> _What the task asks_: Everything in the data below is left aside except the lines from the one containing "600-800 metros, incluso" through the one containing "de la mitad sur."; repeat those exactly.

> _Given data_:
--- START ---

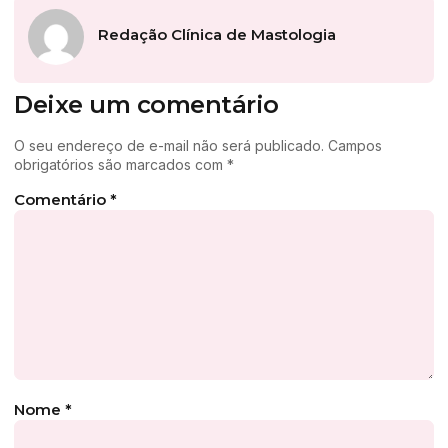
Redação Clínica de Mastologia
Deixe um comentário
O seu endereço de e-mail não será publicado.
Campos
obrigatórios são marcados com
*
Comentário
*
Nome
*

--- END ---
--- START ---

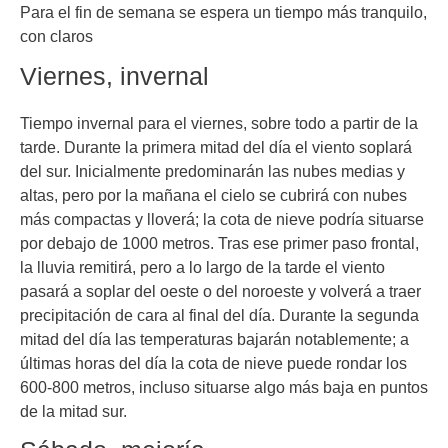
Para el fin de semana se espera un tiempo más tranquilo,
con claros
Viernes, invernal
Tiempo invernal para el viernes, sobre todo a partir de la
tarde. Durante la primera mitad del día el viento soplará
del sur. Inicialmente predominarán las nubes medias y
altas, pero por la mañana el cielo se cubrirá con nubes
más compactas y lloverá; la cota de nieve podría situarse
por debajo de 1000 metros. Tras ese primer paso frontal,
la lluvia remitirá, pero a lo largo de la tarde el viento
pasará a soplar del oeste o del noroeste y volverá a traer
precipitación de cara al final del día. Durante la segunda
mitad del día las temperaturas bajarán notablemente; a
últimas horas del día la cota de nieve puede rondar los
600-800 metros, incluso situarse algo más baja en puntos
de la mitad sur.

--- END ---
--- START ---

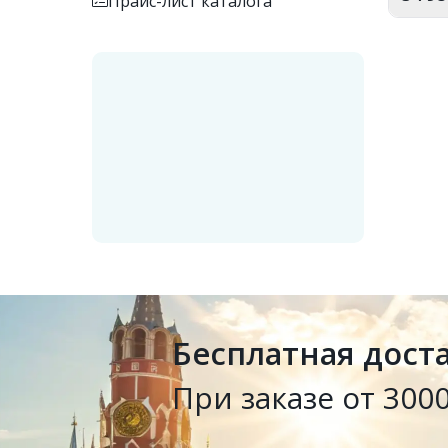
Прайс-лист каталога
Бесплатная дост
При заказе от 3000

--- END ---

> _Solution_:
600-800 metros, incluso situarse algo más baja en puntos
de la mitad sur.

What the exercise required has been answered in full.